Following a recent estate agent appraisal, here is some of the financial achievements so far for our very first investment. Purchase price £273,000 – First valuation shows a recommended market value of £450,000 (please note that in the same period the London property market declined by 0.5%!!) making approx. 250% return on our initial cash investment. As per the rental yield instead and according to a well-known letting specialist in London, our property should achieve £650,00 per week (£2,827 pcm) – We are currently achieving a little more since we a renting the property as a luxury house-share with four single AST contracts to young professionals. In order to maximise our income, we are offering a fully managed property – which we manage ourselves – and an all-inclusive rental scheme which includes all bills with no hidden or extra costs. This pushes our monthly income to a fantastic £3,200 pcm.
Our mortgage monthly repayment is £1,100 with a variable 2,6% interest rate – Our net revenue after all bills (as offered in the all inclusive tenancy agreement) is £1,700 per month pure profit, which gives us plenty of cash to invest in our next project.

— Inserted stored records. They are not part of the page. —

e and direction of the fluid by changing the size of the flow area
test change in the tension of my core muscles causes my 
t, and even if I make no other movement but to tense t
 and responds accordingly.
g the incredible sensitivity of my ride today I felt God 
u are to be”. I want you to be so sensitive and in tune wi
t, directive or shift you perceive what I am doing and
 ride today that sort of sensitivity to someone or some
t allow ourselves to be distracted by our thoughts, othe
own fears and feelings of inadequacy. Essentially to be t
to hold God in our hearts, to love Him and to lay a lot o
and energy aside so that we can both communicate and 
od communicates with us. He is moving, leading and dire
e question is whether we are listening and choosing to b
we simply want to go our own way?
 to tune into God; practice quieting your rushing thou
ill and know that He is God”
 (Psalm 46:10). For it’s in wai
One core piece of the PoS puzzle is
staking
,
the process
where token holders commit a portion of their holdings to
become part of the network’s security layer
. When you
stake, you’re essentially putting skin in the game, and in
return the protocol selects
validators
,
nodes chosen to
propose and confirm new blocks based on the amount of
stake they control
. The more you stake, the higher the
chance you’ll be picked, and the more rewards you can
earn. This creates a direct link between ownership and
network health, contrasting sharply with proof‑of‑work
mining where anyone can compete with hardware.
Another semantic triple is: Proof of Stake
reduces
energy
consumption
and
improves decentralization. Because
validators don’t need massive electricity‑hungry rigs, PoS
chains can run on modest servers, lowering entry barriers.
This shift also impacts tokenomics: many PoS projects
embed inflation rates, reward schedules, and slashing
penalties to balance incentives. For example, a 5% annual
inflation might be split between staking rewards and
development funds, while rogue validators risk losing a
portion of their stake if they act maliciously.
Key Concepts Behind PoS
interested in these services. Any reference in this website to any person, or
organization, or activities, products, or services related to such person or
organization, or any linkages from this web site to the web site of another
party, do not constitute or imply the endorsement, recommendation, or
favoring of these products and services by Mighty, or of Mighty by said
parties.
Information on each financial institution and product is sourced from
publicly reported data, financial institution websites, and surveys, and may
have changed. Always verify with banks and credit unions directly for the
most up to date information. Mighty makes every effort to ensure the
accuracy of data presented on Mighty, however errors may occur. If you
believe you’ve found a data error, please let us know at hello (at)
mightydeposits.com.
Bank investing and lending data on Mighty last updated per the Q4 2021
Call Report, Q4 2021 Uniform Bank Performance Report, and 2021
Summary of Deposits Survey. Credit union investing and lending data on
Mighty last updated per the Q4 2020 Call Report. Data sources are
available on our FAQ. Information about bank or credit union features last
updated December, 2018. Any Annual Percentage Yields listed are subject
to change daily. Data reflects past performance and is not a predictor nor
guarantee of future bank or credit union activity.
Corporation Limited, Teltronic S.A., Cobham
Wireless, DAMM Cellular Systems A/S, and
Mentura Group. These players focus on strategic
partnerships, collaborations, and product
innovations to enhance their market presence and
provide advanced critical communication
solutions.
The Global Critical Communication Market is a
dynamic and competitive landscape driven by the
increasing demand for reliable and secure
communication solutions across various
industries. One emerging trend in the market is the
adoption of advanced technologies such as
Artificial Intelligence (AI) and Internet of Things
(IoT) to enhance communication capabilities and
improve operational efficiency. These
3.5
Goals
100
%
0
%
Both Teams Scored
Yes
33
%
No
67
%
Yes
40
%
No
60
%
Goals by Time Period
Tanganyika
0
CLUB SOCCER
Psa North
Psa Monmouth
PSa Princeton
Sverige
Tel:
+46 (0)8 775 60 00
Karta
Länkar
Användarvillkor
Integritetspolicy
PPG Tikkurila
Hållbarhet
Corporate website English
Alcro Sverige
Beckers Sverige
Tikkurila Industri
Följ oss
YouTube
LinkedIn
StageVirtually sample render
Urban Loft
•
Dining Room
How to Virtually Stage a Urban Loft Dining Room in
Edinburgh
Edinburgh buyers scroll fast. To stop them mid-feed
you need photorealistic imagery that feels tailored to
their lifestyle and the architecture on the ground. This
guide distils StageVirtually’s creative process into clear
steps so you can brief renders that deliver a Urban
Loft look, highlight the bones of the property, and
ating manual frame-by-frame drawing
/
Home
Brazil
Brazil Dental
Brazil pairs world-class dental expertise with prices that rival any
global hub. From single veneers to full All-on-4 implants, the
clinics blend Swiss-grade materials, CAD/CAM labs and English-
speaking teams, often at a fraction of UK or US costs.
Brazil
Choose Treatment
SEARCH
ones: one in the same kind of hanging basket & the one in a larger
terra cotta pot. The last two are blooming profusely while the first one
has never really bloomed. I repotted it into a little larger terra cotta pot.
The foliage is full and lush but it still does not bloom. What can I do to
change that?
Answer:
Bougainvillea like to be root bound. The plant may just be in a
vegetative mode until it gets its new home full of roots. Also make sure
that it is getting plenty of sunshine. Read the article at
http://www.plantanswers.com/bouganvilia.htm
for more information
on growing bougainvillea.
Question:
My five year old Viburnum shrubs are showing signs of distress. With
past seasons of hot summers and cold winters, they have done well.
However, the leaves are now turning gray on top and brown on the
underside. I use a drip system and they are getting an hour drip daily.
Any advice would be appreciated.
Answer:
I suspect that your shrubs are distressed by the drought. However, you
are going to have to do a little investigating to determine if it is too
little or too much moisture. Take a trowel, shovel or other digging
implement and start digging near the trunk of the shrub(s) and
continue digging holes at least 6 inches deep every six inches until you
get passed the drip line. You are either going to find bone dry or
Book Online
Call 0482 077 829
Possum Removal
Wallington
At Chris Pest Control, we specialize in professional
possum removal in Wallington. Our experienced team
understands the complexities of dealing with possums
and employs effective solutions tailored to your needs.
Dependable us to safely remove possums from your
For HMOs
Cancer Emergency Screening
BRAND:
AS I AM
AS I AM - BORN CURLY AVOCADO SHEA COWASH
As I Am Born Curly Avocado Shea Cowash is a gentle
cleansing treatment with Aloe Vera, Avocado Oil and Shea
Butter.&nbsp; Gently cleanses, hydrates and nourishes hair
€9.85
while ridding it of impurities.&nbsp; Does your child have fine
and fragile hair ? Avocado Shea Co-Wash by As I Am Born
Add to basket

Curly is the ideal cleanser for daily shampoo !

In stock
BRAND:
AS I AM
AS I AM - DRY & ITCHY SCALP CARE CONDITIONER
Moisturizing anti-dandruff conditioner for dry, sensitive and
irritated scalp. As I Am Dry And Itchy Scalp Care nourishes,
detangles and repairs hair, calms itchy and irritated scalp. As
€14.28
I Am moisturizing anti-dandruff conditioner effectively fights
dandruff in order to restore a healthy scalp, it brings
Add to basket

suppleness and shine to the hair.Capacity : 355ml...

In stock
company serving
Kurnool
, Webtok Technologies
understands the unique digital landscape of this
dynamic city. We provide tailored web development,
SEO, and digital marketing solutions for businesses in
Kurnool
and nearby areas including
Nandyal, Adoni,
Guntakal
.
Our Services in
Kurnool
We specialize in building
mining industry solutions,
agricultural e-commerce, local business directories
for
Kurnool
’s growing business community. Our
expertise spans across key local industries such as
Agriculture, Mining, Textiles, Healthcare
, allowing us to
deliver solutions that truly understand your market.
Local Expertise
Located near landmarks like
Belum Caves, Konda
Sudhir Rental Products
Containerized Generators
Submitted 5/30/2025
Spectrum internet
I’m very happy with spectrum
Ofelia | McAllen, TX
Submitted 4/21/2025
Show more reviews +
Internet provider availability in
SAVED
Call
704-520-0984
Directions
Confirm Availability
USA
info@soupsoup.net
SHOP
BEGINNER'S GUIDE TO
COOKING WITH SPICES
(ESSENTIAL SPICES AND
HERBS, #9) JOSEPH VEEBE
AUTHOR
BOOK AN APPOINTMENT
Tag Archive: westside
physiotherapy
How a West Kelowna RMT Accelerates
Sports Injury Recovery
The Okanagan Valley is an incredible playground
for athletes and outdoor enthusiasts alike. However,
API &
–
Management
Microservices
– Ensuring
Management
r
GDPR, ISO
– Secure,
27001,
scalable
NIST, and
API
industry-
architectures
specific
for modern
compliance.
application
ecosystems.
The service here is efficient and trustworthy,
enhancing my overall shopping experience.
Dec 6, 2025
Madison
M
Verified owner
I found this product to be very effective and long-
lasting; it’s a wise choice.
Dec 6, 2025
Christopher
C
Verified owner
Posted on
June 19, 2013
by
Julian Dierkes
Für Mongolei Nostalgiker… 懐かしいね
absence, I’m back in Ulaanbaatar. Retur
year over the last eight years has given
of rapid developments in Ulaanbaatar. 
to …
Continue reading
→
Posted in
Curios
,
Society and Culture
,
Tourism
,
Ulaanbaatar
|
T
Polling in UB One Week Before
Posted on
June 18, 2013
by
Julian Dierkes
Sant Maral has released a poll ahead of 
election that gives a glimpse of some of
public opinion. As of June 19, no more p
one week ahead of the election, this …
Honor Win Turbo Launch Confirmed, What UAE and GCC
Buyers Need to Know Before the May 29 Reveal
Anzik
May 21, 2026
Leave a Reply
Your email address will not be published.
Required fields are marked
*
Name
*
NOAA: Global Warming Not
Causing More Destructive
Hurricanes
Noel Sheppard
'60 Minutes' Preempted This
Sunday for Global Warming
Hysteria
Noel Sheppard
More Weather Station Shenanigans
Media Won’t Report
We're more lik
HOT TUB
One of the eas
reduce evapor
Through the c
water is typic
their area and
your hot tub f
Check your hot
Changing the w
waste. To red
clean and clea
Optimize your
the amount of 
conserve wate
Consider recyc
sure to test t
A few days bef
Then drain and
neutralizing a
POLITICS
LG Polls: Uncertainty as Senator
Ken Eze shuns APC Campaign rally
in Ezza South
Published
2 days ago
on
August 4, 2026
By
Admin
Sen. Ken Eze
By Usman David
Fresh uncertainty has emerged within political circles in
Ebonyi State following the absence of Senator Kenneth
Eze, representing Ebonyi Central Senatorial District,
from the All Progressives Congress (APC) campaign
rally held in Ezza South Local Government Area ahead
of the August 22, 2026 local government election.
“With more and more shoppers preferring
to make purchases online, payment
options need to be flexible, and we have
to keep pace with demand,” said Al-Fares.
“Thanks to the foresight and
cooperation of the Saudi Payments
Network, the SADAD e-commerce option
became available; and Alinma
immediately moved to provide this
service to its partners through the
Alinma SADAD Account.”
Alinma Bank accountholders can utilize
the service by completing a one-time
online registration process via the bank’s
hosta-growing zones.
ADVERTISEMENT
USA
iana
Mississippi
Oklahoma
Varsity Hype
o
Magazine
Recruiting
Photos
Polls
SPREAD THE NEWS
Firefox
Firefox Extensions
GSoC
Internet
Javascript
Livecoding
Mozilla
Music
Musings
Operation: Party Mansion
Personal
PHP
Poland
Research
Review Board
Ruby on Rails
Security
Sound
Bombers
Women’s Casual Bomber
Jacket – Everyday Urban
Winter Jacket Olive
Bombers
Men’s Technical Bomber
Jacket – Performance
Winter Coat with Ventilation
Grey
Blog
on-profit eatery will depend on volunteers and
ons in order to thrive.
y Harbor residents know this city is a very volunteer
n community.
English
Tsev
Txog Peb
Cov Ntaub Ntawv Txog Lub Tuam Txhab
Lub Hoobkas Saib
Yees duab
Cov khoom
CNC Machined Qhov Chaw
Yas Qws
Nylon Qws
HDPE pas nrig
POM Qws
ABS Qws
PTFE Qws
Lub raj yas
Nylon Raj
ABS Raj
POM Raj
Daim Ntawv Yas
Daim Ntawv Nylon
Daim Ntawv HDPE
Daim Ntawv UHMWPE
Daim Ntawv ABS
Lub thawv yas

So, as far as you keep in mind the numbers game and you make you your monthly repayment is far lower than your monthly revenue, then you have a business.
You also need to factor in several things that can impact your investment:
- Picking the right property below market value to ensure capital grow. If you are planning to re-mortgage your property to raise capital for your next investment, then make sure you buy where you can add value with some renovation work.
- Choosing the right postcode for rental yield and analysing worse and best case scenarios. Make sure your worse case scenario allows you to break even with your monthly repayment.